Peruse data a little.


Ok, good look histogram of P-values for H3K4me3 QTLs. What about eQTLs from GEUVADIS which I downlaoded from QTLbase


Ok.. those P-values are all very very small. It seems the P values from QTLbase are only for significant eQTLs.

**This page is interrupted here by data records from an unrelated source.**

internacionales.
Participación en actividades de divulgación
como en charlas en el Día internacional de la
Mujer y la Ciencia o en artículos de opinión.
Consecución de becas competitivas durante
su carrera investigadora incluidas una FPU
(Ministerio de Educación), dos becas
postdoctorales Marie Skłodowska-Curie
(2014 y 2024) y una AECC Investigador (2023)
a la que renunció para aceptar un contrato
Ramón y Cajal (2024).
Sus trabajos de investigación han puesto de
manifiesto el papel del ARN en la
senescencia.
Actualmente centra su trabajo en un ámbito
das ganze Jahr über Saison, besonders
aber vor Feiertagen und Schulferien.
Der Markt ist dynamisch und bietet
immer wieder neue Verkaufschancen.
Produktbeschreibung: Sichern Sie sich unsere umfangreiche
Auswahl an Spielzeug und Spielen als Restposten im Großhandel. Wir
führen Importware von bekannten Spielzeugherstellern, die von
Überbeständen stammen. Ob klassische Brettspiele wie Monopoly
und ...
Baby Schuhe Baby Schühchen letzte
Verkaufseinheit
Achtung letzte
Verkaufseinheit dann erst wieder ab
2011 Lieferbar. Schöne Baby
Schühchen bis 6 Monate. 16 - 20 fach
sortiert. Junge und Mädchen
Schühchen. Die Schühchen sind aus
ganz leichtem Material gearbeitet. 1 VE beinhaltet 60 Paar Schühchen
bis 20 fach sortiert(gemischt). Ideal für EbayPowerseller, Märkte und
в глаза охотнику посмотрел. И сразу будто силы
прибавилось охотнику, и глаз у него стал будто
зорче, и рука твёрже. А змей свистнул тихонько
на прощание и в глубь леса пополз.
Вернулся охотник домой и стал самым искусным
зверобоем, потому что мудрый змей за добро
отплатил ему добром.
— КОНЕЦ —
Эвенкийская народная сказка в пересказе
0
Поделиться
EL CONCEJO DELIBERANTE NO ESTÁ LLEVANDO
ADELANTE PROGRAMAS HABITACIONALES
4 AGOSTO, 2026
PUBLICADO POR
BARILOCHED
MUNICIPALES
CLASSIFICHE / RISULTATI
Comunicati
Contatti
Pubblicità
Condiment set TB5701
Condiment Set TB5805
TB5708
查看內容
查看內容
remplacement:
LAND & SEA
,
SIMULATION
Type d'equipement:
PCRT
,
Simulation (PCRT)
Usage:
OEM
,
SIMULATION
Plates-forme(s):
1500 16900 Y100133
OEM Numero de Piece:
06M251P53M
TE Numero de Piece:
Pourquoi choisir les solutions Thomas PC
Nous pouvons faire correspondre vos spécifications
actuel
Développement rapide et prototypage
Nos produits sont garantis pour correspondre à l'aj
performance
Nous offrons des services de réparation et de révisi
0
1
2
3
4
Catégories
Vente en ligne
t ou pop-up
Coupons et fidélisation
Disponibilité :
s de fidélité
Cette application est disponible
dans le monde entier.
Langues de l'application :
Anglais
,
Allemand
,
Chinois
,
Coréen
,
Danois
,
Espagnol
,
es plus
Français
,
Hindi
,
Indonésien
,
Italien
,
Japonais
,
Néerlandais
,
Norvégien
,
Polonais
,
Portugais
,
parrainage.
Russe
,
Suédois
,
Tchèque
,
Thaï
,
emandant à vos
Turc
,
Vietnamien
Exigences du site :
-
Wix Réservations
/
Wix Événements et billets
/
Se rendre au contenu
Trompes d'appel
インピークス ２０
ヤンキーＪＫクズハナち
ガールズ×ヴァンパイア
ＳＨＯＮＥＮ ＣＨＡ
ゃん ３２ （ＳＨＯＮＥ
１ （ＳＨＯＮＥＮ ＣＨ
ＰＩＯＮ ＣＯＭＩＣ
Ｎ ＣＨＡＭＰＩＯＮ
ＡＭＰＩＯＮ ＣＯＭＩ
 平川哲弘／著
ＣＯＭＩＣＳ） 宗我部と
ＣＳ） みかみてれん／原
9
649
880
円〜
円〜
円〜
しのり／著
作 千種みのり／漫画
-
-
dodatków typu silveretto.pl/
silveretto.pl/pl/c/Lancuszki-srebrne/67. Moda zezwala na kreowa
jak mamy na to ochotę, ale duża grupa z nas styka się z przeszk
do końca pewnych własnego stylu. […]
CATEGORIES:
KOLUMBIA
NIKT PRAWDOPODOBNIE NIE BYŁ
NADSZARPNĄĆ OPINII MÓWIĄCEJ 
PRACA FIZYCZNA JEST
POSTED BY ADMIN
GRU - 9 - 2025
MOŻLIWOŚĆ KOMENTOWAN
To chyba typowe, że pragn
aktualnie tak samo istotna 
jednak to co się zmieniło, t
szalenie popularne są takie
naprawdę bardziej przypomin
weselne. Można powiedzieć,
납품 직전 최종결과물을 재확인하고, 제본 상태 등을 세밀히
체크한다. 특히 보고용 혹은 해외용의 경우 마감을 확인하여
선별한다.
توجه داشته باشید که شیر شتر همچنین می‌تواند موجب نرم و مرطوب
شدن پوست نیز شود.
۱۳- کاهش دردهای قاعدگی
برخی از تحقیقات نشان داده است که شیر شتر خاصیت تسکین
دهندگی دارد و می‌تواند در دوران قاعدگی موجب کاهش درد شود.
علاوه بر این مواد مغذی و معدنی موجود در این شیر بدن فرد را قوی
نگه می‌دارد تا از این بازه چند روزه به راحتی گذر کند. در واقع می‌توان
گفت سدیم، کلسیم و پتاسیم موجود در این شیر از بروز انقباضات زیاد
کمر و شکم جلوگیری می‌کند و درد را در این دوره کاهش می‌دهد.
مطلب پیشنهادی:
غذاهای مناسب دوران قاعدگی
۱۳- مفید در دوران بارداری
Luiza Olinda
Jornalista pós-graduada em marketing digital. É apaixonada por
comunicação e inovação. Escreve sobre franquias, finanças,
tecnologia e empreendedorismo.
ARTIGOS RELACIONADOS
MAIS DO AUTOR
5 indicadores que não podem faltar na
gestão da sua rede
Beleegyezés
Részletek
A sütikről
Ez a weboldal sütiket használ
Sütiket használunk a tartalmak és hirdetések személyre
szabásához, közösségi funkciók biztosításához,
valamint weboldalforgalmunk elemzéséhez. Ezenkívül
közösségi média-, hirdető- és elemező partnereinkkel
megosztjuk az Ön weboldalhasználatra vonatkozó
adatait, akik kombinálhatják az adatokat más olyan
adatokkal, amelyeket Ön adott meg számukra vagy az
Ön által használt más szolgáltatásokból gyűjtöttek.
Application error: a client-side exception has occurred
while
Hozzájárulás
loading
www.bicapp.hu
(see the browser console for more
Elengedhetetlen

So now let’s make a QQ-plot for H3K4me3 QTL P-values, based on whether the snp is an eQTL.

H3K4me3_QQ <- Grubert.H3K4me3.QTLs %>%
  dplyr::select(p.value, SNP_chr, SNP_chr, SNP_pos) %>%
  filter(!SNP_chr == "chr6") %>%
  mutate(SNP=paste(SNP_chr, SNP_pos)) %>%
  mutate(SNPIsEqtl= SNP %in% GEUVADIS.eQTLs$SNP) %>%
  group_by(SNPIsEqtl) %>%
  mutate(ExpectedP=percent_rank(p.value)) %>%
  sample_n(400) %>% #Just sample 400 random points from each group to be quick
  ggplot(aes(x=-log10(ExpectedP), y=-log10(p.value), color=SNPIsEqtl)) +
  geom_point() +
  geom_abline() +

As expected, SNPs that are eQTLs have more significant P-value inflation for H3K4me3 genetic effects.